Uma das características de Tenório é o fato de ele partir da subjetividade para o social. É um autor pausado, de ar clássico, que não parece disposto a grandes palavras ou frases que depois virarão citações verdadeiras ou falsas de Clarice Lispector ou Mia Couto. Sem pressa, ele envolve o leitor. Descreve tudo com calma, com uma linguagem envolvente na qual a gente cai para receber a paulada. E mesmo a paulada é macia, articulada. Em vez de gritar “olha aqui o que acontece, seu idiota”, ele demonstra tranquilamente o que é a vida de Joaquim, como é ser um cotista e, principalmente, como é ser um negro pobre. Talvez o que assuste algumas pessoas seja uma de suas maiores qualidades — ele não desvia sua narração para evitar o sexual ou o visceral.
De onde eles vêm é um romance de formação. Joaquim é um cara inteligente, negro e pobre que é recebido como cotista por uma universidade totalmente despreparada para ele. Joaquim se retrai — é tudo muito estranho. Ele tem dificuldades até para chegar fisicamente à universidade, pois as passagens são caras, enquanto outros chegam às salas de aula frescos e cheirosos (palavras minhas).
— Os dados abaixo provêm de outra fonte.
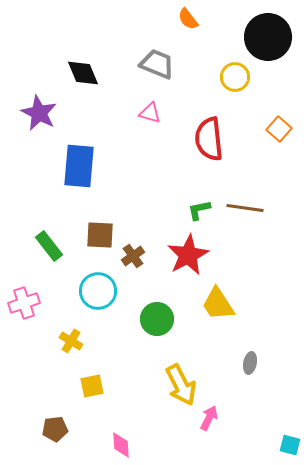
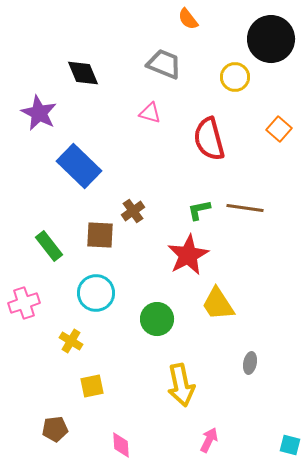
black circle: moved 3 px right, 2 px down
gray trapezoid: moved 7 px right
red semicircle: rotated 9 degrees counterclockwise
blue rectangle: rotated 51 degrees counterclockwise
brown cross: moved 45 px up
cyan circle: moved 2 px left, 2 px down
yellow arrow: rotated 15 degrees clockwise
pink arrow: moved 22 px down
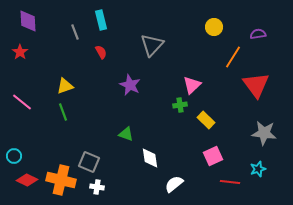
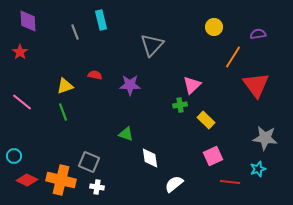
red semicircle: moved 6 px left, 23 px down; rotated 48 degrees counterclockwise
purple star: rotated 25 degrees counterclockwise
gray star: moved 1 px right, 5 px down
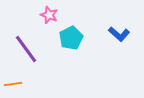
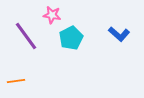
pink star: moved 3 px right; rotated 12 degrees counterclockwise
purple line: moved 13 px up
orange line: moved 3 px right, 3 px up
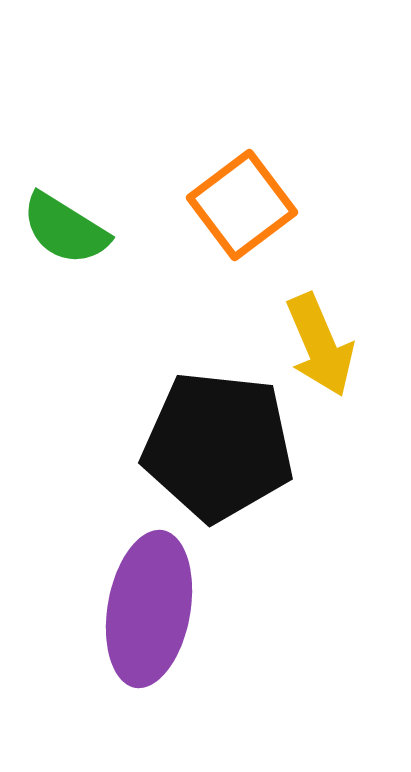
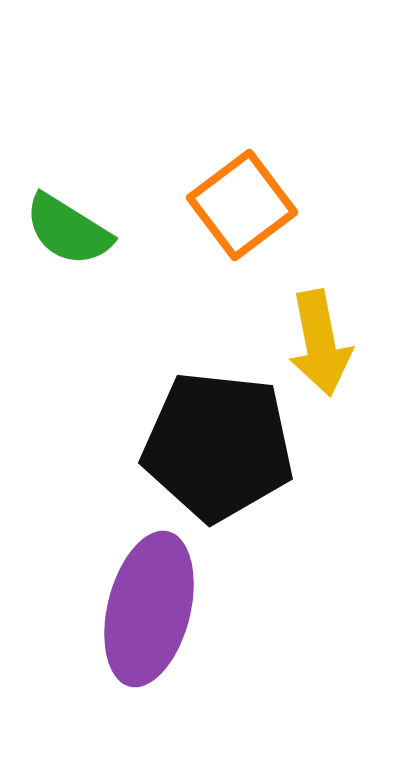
green semicircle: moved 3 px right, 1 px down
yellow arrow: moved 2 px up; rotated 12 degrees clockwise
purple ellipse: rotated 4 degrees clockwise
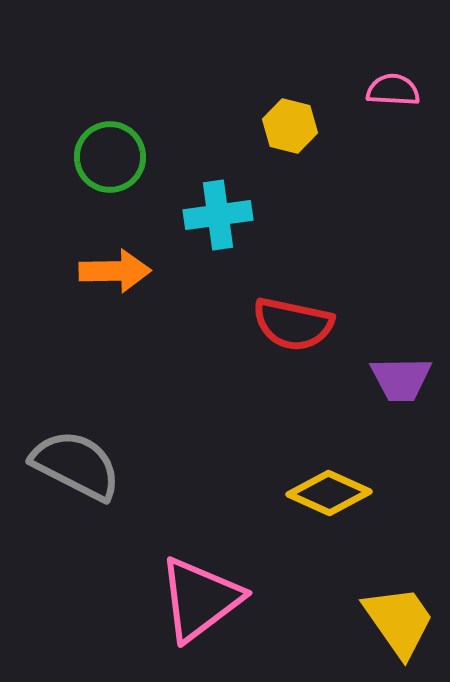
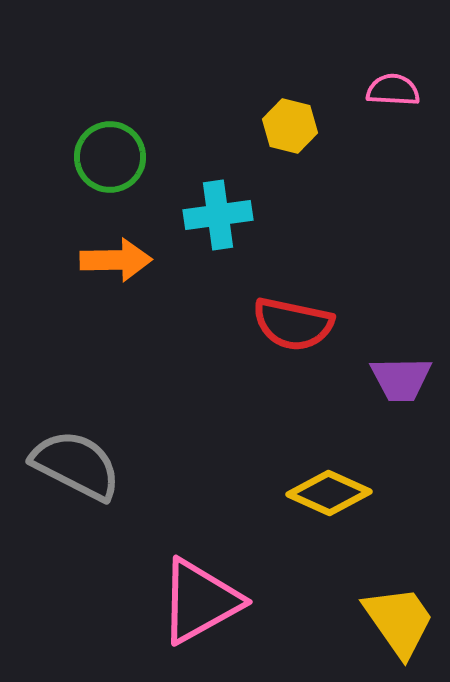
orange arrow: moved 1 px right, 11 px up
pink triangle: moved 2 px down; rotated 8 degrees clockwise
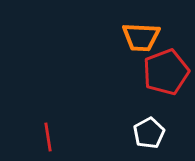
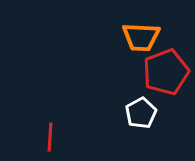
white pentagon: moved 8 px left, 20 px up
red line: moved 2 px right; rotated 12 degrees clockwise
Ele não se sente um idiota, mas sabe que tem que provar que tem capacidade e que merece estar ali. São gerações de dor, pobreza e espezinhamento a serem vencidas.
É claro que Joaquim — órfão, sem emprego e tendo que cuidar da avó com Alzheimer — sofre ao ser puxado de volta a seu mundo de pobreza. (Isto não é um spoiler, queridinhos). Afinal, falta dinheiro e é um problema usar o grana curta da aposentadoria da avó para beneficiar-se modestamente. O fato de sua namorada branca pagar seu consumo nos bares não melhora muito as coisas. Tudo o chama de volta.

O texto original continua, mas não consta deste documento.